MetroWest wants new deal with Blue Cross
MetroWest Medical Center has told employees it may end its contract with Blue Cross and Blue Shield of Massachusetts unless the insurer narrows the gap in payments between the hospital and its competitors.
In a letter obtained by the Globe, leaders of the hospital and its physicians organization said rates paid for their services are as much as 40 percent lower than what other health care providers receive. MetroWest, owned by Vanguard Health Systems, operates Framingham Union Hospital and Leonard Morse Hospital in Natick, which have a total of about 300 beds and more than 740 affiliated physicians.
“We need to ensure that Blue Cross understands that we are serious about standing up for what is fair,’’ the letter says. “Because of this, with the support of the [physicians organization] leadership, the hospital may have to cancel their contract by submitting a 60-day notice.’’
Dennis Irish, a spokesman for the hospital, said negotiations with Blue Cross-Blue Shield on a five-year contract are ongoing, and that the next session is scheduled for Monday.
“At this point there is no likelihood of [contract] termination,’’ Irish said yesterday. He declined to comment further.
Blue Cross-Blue Shield spokesman Jay McQuaide said the company does not publicly discuss payment negotiations.
The letter, signed by MetroWest chief executive Andrei Soran, physicians organization president Dr. Bart Alfano, and hospital chief medical officer Dr. Michael Gottlieb, said five months of negotiations have not produced an agreement on rates that will be paid to the hospital for medical care it provides. The hospital is seeking higher reimbursements as part of an “alternative quality contract’’ that would pay it a certain amount for each patient and reward the hospital and physicians with more money if they meet specific quality benchmarks.
MetroWest executives said in the letter that they doubt the new payment plan will reduce the gap between the hospital and its competitors, particularly if it is based on current payment levels.

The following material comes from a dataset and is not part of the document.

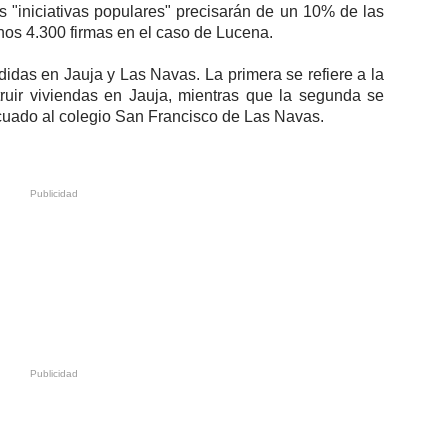
s "iniciativas populares" precisarán de un 10% de las
unos 4.300 firmas en el caso de Lucena.
idas en Jauja y Las Navas. La primera se refiere a la
ruir viviendas en Jauja, mientras que la segunda se
ecuado al colegio San Francisco de Las Navas.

The hospital’s contract with Blue Cross-Blue Shield expired Oct. 1, but an interim pact is in place.
Doctors in the 260-member MetroWest Health Care Alliance physicians organization also have individual contracts with Blue Cross-Blue Shield, Alfano said, but they are forming a physicians group that would become part of a new agreement between the hospital and the insurer.
Earlier this year, a showdown between Tufts Medical Center, its affiliated doctors, and Blue Cross-Blue Shield could have forced thousands of patients to change insurance coverage or doctors. Like MetroWest, Tufts argued that its competitors were being paid significantly more for the same services. An agreement was reached that raised some payments while moving the hospitals and doctors into the alternative quality plan.
“The hospital feels during this interim period, while we negotiate a new contract, they should have some kind of reasonable rate increase,’’ Alfano said. “The physicians support that because we don’t want the hospital to be in any more financial trouble than they already are. We’d start losing services for our patients.’’
In June, MetroWest scored a victory when Newton-Wellesley Hospital, owned by Partners HealthCare, decided not to build a surgery center in Framingham that MetroWest said would threaten its viability.![]()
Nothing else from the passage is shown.